Despite a tough period during the early 1930s, the Hollywood Legion Stadium proved to be a remarkably successful boxing club until the late 1940s. Unlike every other boxing club in California, the Hollywood Legion Stadium seemed have a boxing card with a large crowd in attendance every week like clockwork. As a result, there would be a tidy profit from the boxing shows at the Hollywood Legion Stadium just about every year.
Another apparent key to the Hollywood Legion Stadium's success was stability at the key positon of matchmaker. At other boxing clubs in California, there was a tremendous turnover in the key postions of promoter and matchmaker for a decade-and-a-half after the advent of the Great Depression.
Besides the Hollywood Legion Stadium, the Los Angeles area had only one other major boxing venue, the famed Olympic Auditorium. With a capacity of 10,400, the Olympic Auditorium was a fine boxing arena, more than twice as big as the first version of the Hollywood Legion Stadium. Starting with its construction and opening in 1925, the Olympic would have unstable times. Despite the fact that some boxing men like Joe Levy, Jack Doyle (along with his matchmaker, Wad Wadhams), and Joe Waterman had some successes at the Olympic, things would be somewhat unstable at the venue until the middle of World War II.

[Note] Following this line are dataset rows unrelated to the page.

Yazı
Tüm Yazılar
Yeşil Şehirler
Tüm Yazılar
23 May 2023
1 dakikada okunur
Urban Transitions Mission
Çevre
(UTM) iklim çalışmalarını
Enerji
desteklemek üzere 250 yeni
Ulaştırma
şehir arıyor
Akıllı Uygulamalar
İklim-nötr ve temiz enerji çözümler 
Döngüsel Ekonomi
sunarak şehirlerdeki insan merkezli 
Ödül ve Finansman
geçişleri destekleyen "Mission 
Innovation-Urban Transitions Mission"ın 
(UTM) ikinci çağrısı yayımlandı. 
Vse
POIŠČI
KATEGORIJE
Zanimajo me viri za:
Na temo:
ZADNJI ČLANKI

Because the Hollywood Legion boxing cards had been so successful for many years, there were plans to build a new arena with a capacity of 6,300 to replace the old one with a capacity of 4,500 in 1938. The cost of the new arena was a reported $250,000. Due to the fact that the new arena was to be built on the same site where the old arena was located, a number of Hollywood Legion cards would be staged at Gilmore Stadium for several months with a great deal of success in 1938. An open-air facility, Gilmore Stadium was also used for midget auto racing, football games, and even baseball exhibitions (Gilmore Field, a baseball park for the Hollywood Stars of the Pacific Coast League, was built later. It would be located near Gilmore Stadium.). It should be pointed out that a number of black boxers fought on Hollywood Legion cards at Gilmore Stadium in 1938. This was ironic because black boxers weren't allowed to box at the Hollywood Legion Stadium at the time.

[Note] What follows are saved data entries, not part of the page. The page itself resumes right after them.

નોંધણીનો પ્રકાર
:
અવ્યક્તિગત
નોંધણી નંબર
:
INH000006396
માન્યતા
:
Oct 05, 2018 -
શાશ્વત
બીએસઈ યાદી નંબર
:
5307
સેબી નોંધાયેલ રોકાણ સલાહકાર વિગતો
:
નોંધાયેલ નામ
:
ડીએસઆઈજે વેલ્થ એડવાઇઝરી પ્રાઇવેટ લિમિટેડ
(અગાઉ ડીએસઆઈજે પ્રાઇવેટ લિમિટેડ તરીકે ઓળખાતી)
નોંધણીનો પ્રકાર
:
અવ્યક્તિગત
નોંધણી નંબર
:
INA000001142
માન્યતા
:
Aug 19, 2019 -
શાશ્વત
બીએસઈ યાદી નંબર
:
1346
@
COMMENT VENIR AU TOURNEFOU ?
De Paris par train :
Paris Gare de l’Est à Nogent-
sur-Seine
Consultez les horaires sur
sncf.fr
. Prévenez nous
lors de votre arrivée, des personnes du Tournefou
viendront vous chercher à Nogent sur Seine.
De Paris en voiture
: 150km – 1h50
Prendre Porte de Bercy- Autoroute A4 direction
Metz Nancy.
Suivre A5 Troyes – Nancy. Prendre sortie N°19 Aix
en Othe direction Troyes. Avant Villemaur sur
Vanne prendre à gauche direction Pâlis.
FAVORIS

In September 1938, the first card was staged at the new Hollywood Legion Stadium. Besides being bigger, the newer arena was a much nicer facility than the "barn-like" older version. Since the new arena was built specifically for boxing and kept clean, older boxing fans remember what a great place it was to see boxing cards.

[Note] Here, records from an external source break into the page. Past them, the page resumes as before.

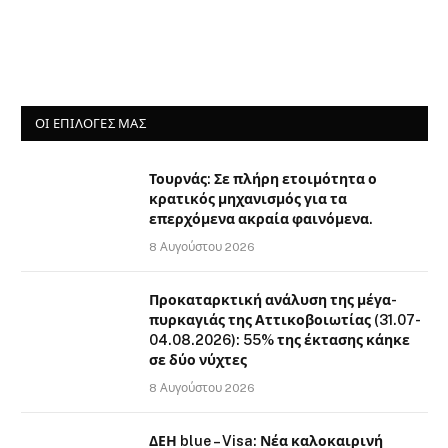
ΟΙ ΕΠΙΛΟΓΈΣ ΜΑΣ
Τουρνάς: Σε πλήρη ετοιμότητα ο
κρατικός μηχανισμός για τα
επερχόμενα ακραία φαινόμενα.
8 Αυγούστου 2026
Προκαταρκτική ανάλυση της μέγα-
πυρκαγιάς της Αττικοβοιωτίας (31.07-
04.08.2026): 55% της έκτασης κάηκε
σε δύο νύχτες
8 Αυγούστου 2026
ΔΕΗ blue – Visa: Νέα καλοκαιρινή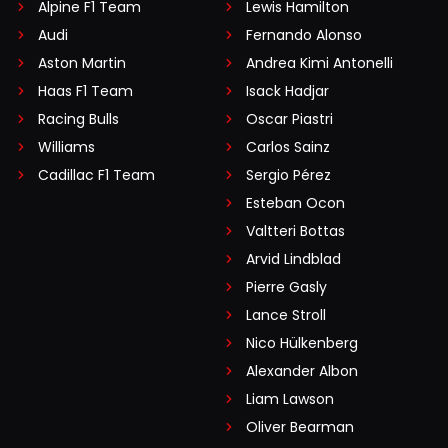
Alpine F1 Team
Lewis Hamilton
Audi
Fernando Alonso
Aston Martin
Andrea Kimi Antonelli
Haas F1 Team
Isack Hadjar
Racing Bulls
Oscar Piastri
Williams
Carlos Sainz
Cadillac F1 Team
Sergio Pérez
Esteban Ocon
Valtteri Bottas
Arvid Lindblad
Pierre Gasly
Lance Stroll
Nico Hülkenberg
Alexander Albon
Liam Lawson
Oliver Bearman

MacDonald and the Hollywood Legion Stadium would have another memorable year in 1940. It started when a World Middleweight Championship bout between Ceferino Garcia, the titleholder, and Henry Armstrong, the challenger, was scheduled to be staged at Gilmore Stadium under the auspices of the Hollywood American Legion. Since Armstrong, a black boxer from Los Angeles, and Garcia, a Filipino boxer, fought for much of their respective careers in California, such a bout would appear to be an ideal one to be staged in the Los Angeles area.
The crowd for the Garcia-Armstrong bout was estimated to be 20,000, far below expections. Moreover, Referee George Blake rendered the very controversial draw decision. As a result, Armstrong failed to win a fourth World Title in his great career.
Since the Hollywood American Legion was staging the Garcia-Armstrong bout and one of the principals was black, a controversy was ignited because of the ban on black boxers at the Hollywood Legion Stadium. Due to the controversy, the Hollywood American Legion agreed to allow black boxers to fight at the famed venue. After the ban was lifted, a large number of black boxers fought at the Hollywood Legion Stadium in succeeding years, including Henry Armstrong for the first time.
According to a news item in the August 12, 1980 online edition of the Historical Los Angeles Times, Charley MacDonald died on Saturday (August 9,1980) at the age of 86 in Tacoma, Washington.
On the Social Security Death Records database on the genealogical website, RootsWeb, there is a Charles MacDonald who was born on April 12, 1896 and died in August 1980. His Social Security number was 551-05-1453 and his card was issued in California. Finally, his last residence was in Tacoma, Pierce County, Washington.